Couldn't help himself.

He said, "I wouldn't fit."

"You would," Reacher said.

"I never saw that ring before."

"You sold it to Jimmy Rat."

"Never heard of him."

"Where I set the temperature dial is up to you. We'll start on delicates. Then we'll turn it up. Someone told me it goes all the way to where it can kill a bedbug."

Scorpio said nothing.

"I understand," Reacher said. "You're Mr. Rapid City. You're the man. You got a bunch of networks running. Which is your problem. Maybe they're all interconnected. In which case, one question might lead to another. The whole thing might unravel. You can't afford for that to happen. Hence the stone wall. I get it. Perfectly understandable. Except you need to remember two very important things. Firstly, I don't care. I'm not a cop. I don't have another question. And secondly, I'll put you in the tumble dryer. So you're between a rock and a hard place here. You need to get creative. You ever read a book?"


"What kind?"

"About the moon landings."

"That's called non-fiction. There's another kind, called fiction. You make stuff up, perhaps to illuminate a greater central truth. In your case, maybe you could tell me a story about a poor homeless man, maybe from out of town, who came in to launder his clothes, except he had no money, nothing at all except a ring, which you reluctantly traded for a couple of hot-wash cycles and a couple of dryer loads, plus enough left over for a square meal and a bed for the night. All out of the kindness of your generous heart. Detective Nakamura couldn't argue with that. It would be a fine story."

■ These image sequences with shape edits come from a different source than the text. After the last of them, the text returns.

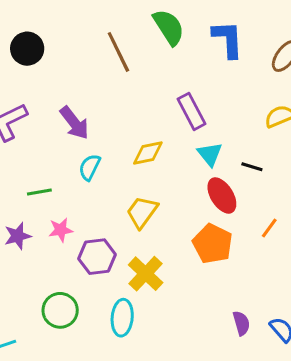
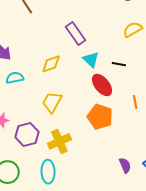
cyan semicircle: (90, 167) -> (15, 78), turned 60
orange line: (269, 228) -> (135, 102), turned -40
yellow cross: (146, 274) -> (59, 141), turned 30

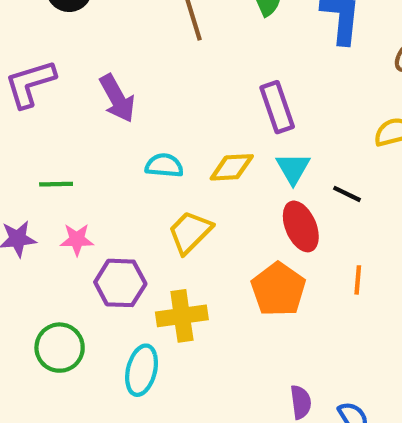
yellow diamond: (51, 64) -> (232, 167), moved
cyan semicircle: (15, 78) -> (164, 165), moved

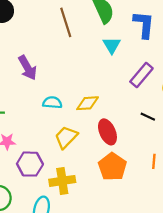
purple rectangle: (277, 107) -> (141, 75), moved, turned 60
cyan triangle: (293, 168) -> (112, 45), moved
red ellipse: (301, 226) -> (107, 132), moved

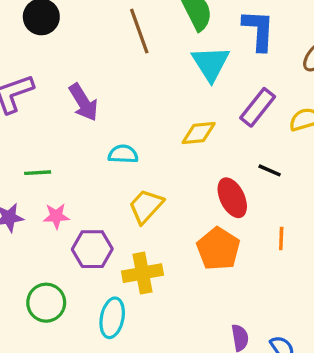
cyan triangle: (112, 45) -> (211, 63), size x1.4
yellow diamond: (88, 103) -> (199, 133), moved
red ellipse: (107, 132) -> (232, 198), moved

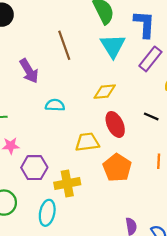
brown line: (139, 31) -> (64, 45), moved
purple rectangle: (258, 107) -> (150, 59), moved
red ellipse: (232, 198) -> (115, 124), moved
yellow trapezoid: (146, 206) -> (87, 142), moved, turned 40

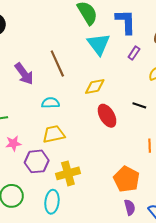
brown line: (64, 45) -> (57, 63), moved
purple rectangle: (150, 59) -> (134, 53), size x0.6
yellow trapezoid: (87, 142) -> (54, 134), moved
orange pentagon: (117, 168) -> (127, 179), moved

"I would have to admit selling the ring to Jimmy Rat."

"Which was perfectly legal. You run a laundromat. You carry quarters to the bank. You don't know what to do with a ring. Fortunately a guy passing by on his motorcycle offered to buy it from you. Not your fault he turned out to be a bad guy. You're not your brother's keeper."

"You think that's a good enough story?"

"I think it's a fine story," Reacher said again. "Just as long as you happen to remember the out-of-towner's name."

"Out of state," Scorpio said. "That's exactly what happened. More or less. Some broke guy came in from Wyoming. I helped him out."


"Six weeks ago, maybe."

"From where in Wyoming?"

"I believe a small town called Mule Crossing."

"What was his name?"

"I believe it was Seymour Porterfield. I believe he told me people call him Sy."

The utter poignancy of what Reacher finds in Mule Crossing, WY, and the wrongs he sets out to understand and put right, make for an ambitious tale. Child never lets us lose our geographical and narrative bearings.